Pat Wood, appointed by President Bush to head the Federal Energy Regulatory Commission in August, told a lawmaker Thursday that he first met then-Enron chairman Kenneth Lay in May 1996 at a meeting of the Governor's Business Council in Texas.
Between March 1997 and January 2001, Wood said, he had contacts with Lay, former Enron chief executive Jeffrey Skilling and Enron chief of staff Steve Kean — who came to Wood's office at the utility commission in January 1998.
In a related move, leaders of the House Energy and Commerce Committee, who have challenged the veracity of Skilling's recent testimony to Congress, wrote Skilling on Thursday asking him to clarify statements he made.
Their letter notes, for example, that Skilling testified on Feb. 7 that when he resigned in August, he believed Enron was in strong financial condition and its financial reports accurately reflected its condition. Skilling also stated that he could not recall being involved in approving questionable transactions related to one of Enron's partnerships that were used to hide more than $1 billion in debt and eventually brought the company down.

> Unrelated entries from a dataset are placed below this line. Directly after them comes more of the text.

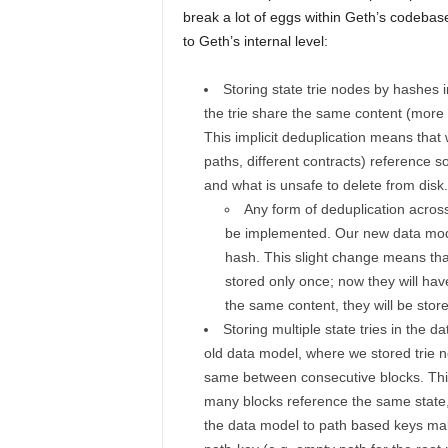
break a lot of eggs within Geth’s codebase
to Geth’s internal level:
Storing state trie nodes by hashes in
the trie share the same content (more 
This implicit deduplication means that 
paths, different contracts) reference
and what is unsafe to delete from disk.
Any form of deduplication across
be implemented. Our new data model
hash. This slight change means tha
stored only once; now they will hav
the same content, they will be store
Storing multiple state tries in the d
old data model, where we stored trie n
same between consecutive blocks. This
many blocks reference the same state,
the data model to path based keys make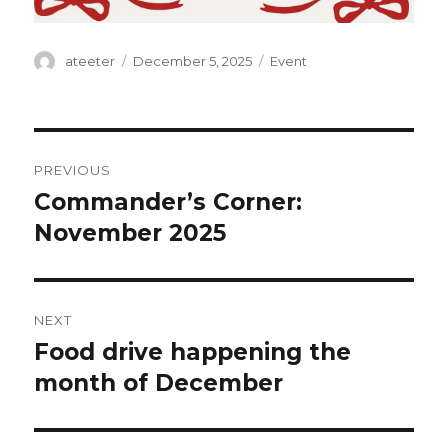
Author
ateeter
Posted
December 5, 2025
Categories
Event
on
Post
PREVIOUS
navigation
Commander’s Corner:
Previous
November 2025
post:
NEXT
Food drive happening the
Next
month of December
post:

Documents obtained by the House committee contradict Skillings' sworn testimony, the panel's chairman, Rep. Billy Tauzin, R-La., and the other lawmakers told him.
The documents show, for example, that Lay told company investigators last month that Skilling knew the details of many of the partnership transactions.
Before his resignation, "Skilling was taking Enron's stock decline personally and could not sleep at night," Lay is quoted as telling the investigators, appearing to contradict Skillings' assertion that he believed the company was in good shape.
"Chairman Tauzin remains convinced that Mr. Skilling was not candid in his statements before Congress," said Ken Johnson, a spokesman for Tauzin. "Testifying under oath is sacred and anyone who violates that trust will be held accountable. We intend to aggressively pursue this until we get the truth."
Wood, who as Texas utility commissioner at the time, said he phoned Lay in March 1997 seeking Enron's support for a utility restructuring bill and in January 2001 to express concern about the company's shift in policy regarding a Texas market issue.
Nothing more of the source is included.